* [Task]:
Everything below from the line with "Brophy-Xavier Quad Meet 3/29/23" through the line with "Strong understanding of" must be retyped exactly, except the pictures.

* [Provided data]:
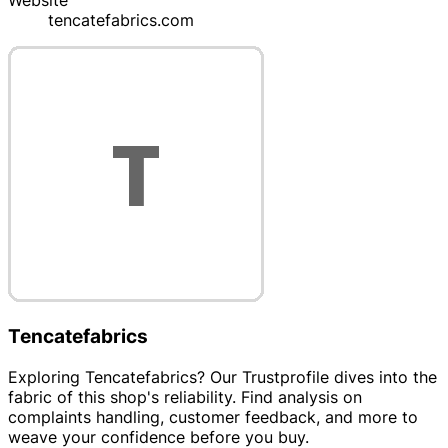
Website
tencatefabrics.com
Tencatefabrics
Exploring Tencatefabrics? Our Trustprofile dives into the
fabric of this shop's reliability. Find analysis on
complaints handling, customer feedback, and more to
weave your confidence before you buy.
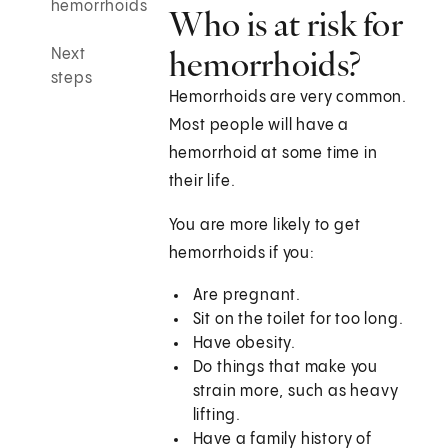
hemorrhoids
Who is at risk for
hemorrhoids?
Next
steps
Hemorrhoids are very common.
Most people will have a
hemorrhoid at some time in
their life.
You are more likely to get
hemorrhoids if you:
Are pregnant.
Sit on the toilet for too long.
Have obesity.
Do things that make you
strain more, such as heavy
lifting.
Have a family history of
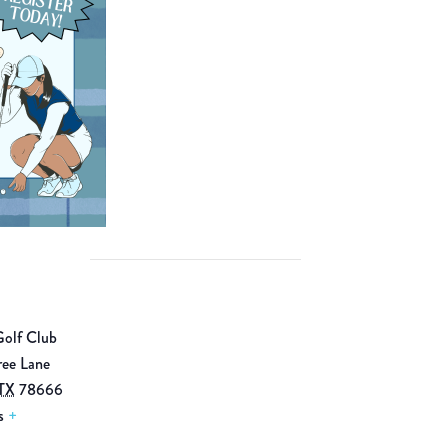
Golf Club
ree Lane
TX
78666
s
+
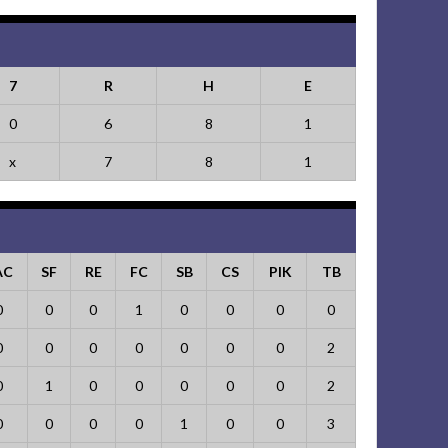
7
R
H
E
0
6
8
1
x
7
8
1
AC
SF
RE
FC
SB
CS
PIK
TB
0
0
0
1
0
0
0
0
0
0
0
0
0
0
0
2
0
1
0
0
0
0
0
2
0
0
0
0
1
0
0
3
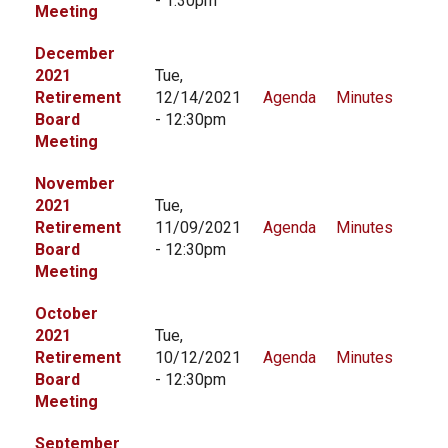
- 1:30pm
Meeting
December
2021
Tue,
Retirement
12/14/2021
Agenda
Minutes
Board
- 12:30pm
Meeting
November
2021
Tue,
Retirement
11/09/2021
Agenda
Minutes
Board
- 12:30pm
Meeting
October
2021
Tue,
Retirement
10/12/2021
Agenda
Minutes
Board
- 12:30pm
Meeting
September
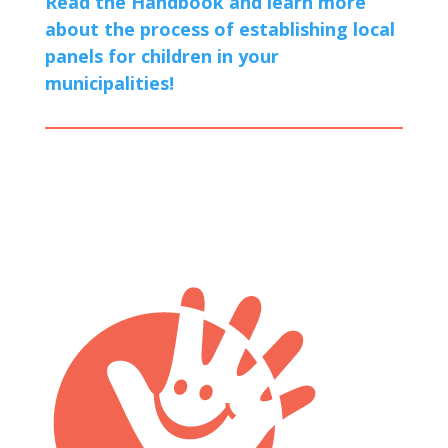
Read the Handbook and learn more
about the process of establishing local
panels for children in your
municipalities!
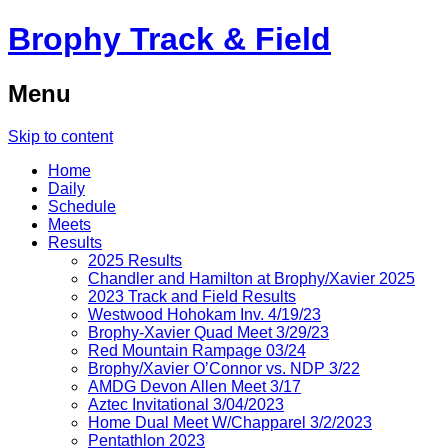
Brophy Track & Field
Menu
Skip to content
Home
Daily
Schedule
Meets
Results
2025 Results
Chandler and Hamilton at Brophy/Xavier 2025
2023 Track and Field Results
Westwood Hohokam Inv. 4/19/23
Brophy-Xavier Quad Meet 3/29/23
Red Mountain Rampage 03/24
Brophy/Xavier O’Connor vs. NDP 3/22
AMDG Devon Allen Meet 3/17
Aztec Invitational 3/04/2023
Home Dual Meet W/Chapparel 3/2/2023
Pentathlon 2023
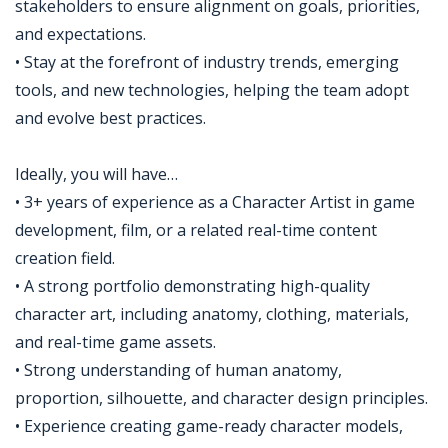
stakeholders to ensure alignment on goals, priorities,
and expectations.
• Stay at the forefront of industry trends, emerging
tools, and new technologies, helping the team adopt
and evolve best practices.
Ideally, you will have…
• 3+ years of experience as a Character Artist in game
development, film, or a related real-time content
creation field.
• A strong portfolio demonstrating high-quality
character art, including anatomy, clothing, materials,
and real-time game assets.
• Strong understanding of human anatomy,
proportion, silhouette, and character design principles.
• Experience creating game-ready character models,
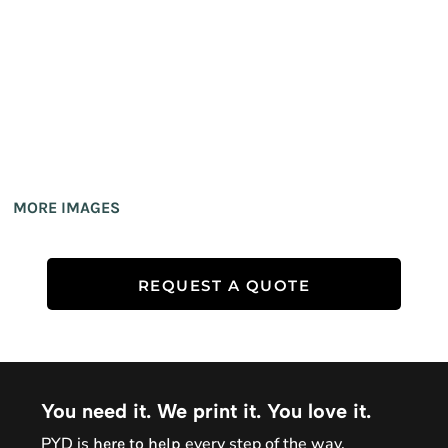
MORE IMAGES
REQUEST A QUOTE
You need it. We print it. You love it.
PYD is
every step of the way.
here to help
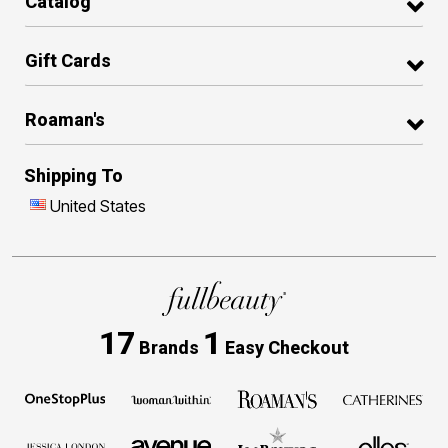
Catalog
Gift Cards
Roaman's
Shipping To
United States
17
1
Brands
Easy Checkout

* [Completed task]:
Brophy-Xavier Quad Meet 3/29/23
Red Mountain Rampage 03/24
Brophy/Xavier O’Connor vs. NDP 3/22
AMDG Devon Allen Meet 3/17
Aztec Invitational 3/04/2023
Home Dual Meet W/Chapparel 3/2/2023
Pentathlon 2023
stakeholders to ensure alignment on goals, priorities,
and expectations.
• Stay at the forefront of industry trends, emerging
tools, and new technologies, helping the team adopt
and evolve best practices.
Ideally, you will have…
• 3+ years of experience as a Character Artist in game
development, film, or a related real-time content
creation field.
• A strong portfolio demonstrating high-quality
character art, including anatomy, clothing, materials,
and real-time game assets.
• Strong understanding of human anatomy,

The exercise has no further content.